Great Market Hall (Budapest)

We kicked off our second day in Budapest with a culinary food tour that began at Central Market Hall and continued through the narrow streets of Pest.

Central Market Hall exterior

Central Market Hall is the largest and most modern market I have been to in Europe. La Boqueria in Barcelona is a miniature market compared to Central Market Hall.

The market has three levels.

  • Lower: Stinky foodstuffs like pickles and fish
  • Ground: Vegetables, fruits, raw and cooked meats, and cheeses
  • Upper: Textiles and State Fair-type food stalls
Central Market Hall interior

Our guide wasted no time getting food samples in our bellies. She asked if everyone in the group “ate all kinds of meat” and all six of us said yes.

She scurried away and returned with a tray full of “salami.”

One-by-one, we sampled all seven types of salami. After each sample, our guide explained what we had just consumed.

The first few samples were made from pigs. Then followed the dark-colored samples.
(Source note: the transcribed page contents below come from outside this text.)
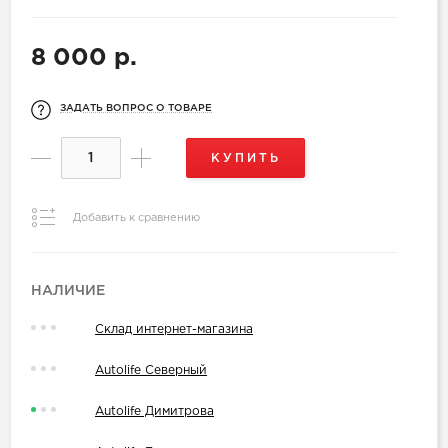
8 000 р.
ЗАДАТЬ ВОПРОС О ТОВАРЕ
КУПИТЬ
Добавить к сравнению
НАЛИЧИЕ
Склад интернет-магазина
Autolife Северный
Autolife Димитрова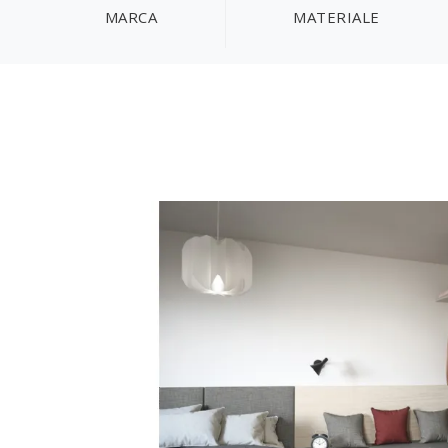
MARCA
MATERIALE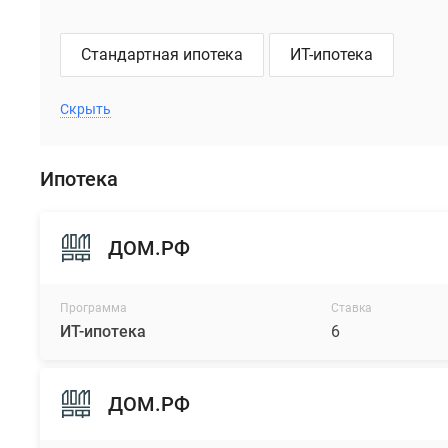
Стандартная ипотека
ИТ-ипотека
Скрыть
Ипотека
ДОМ.РФ
Программа
Ставка
ИТ-ипотека
6
ДОМ.РФ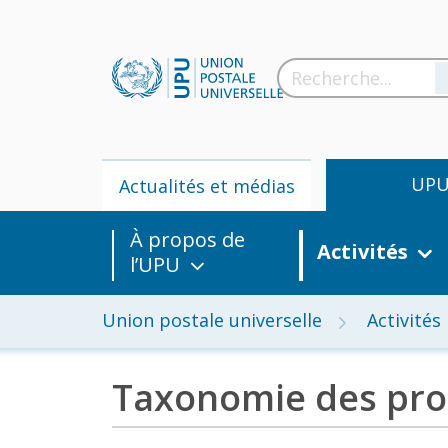
UP
Actualités et médias
À propos de
Activités
l’UPU
Union postale universelle
Activités
Taxonomie des pro
Actua
m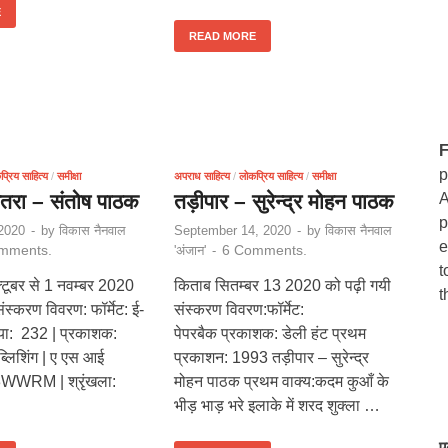
E
READ MORE
F
p
्रिय साहित्य
/
समीक्षा
अपराध साहित्य
/
लोकप्रिय साहित्य
/
समीक्षा
तरा – संतोष पाठक
तड़ीपार – सुरेन्द्र मोहन पाठक
A
p
2020
-
by
विकास नैनवाल
September 14, 2020
-
by
विकास नैनवाल
e
mments.
6 Comments.
'अंजान'
-
t
टूबर से 1 नवम्बर 2020
किताब सितम्बर 13 2020 को पढ़ी गयी
t
स्करण विवरण: फॉर्मेट: ई-
संस्करण विवरण:फॉर्मेट:
ंख्या: 232 | प्रकाशक:
पेपरबैक प्रकाशक: डेली हंट प्रथम
्लिशिंग | ए एस आई
प्रकाशन: 1993 तड़ीपार – सुरेन्द्र
WWRM | श्रृंखला:
मोहन पाठक प्रथम वाक्य:कदम कुआँ के
भीड़ भाड़ भरे इलाके में शरद शुक्ला …
ए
After the samples had been chewed and swallowed, our guide told us that we’d just eaten horse meat.

I was slightly surprised that my pre-trip research did not reveal that horse meat was somewhat common in this region.

I can’t believe I’m saying this but the horse “salami” was one of my favorites.

Our tour continued through the market, visiting all three levels, and learning about the mushroom shop. The purpose of the mushroom shop is to help foragers identify the wild mushrooms that they have picked in the forests to ensure they are not poisonous.

We capped off our market tour with a shot of the local liqueur, Unicum. I took a tiny sip of Unicum and then handed my shot glass to Peter to finish off. Unicum is yet another local liqueur that is just not good.

Our tour continued at a little cafe around the corner from the market called Halkakas Halbisztró. The cafe is known for its fish dishes which was a little concerning because Peter and I are not necessarily “fish people.” Then again, we aren’t necessarily “horse people” either.

After lunch, we toured the narrow streets of Pest, stopping at a chocolate shop, a candy store, and a dessert shop along the way. Thankfully, the rain held off for the outdoor portion of our tour.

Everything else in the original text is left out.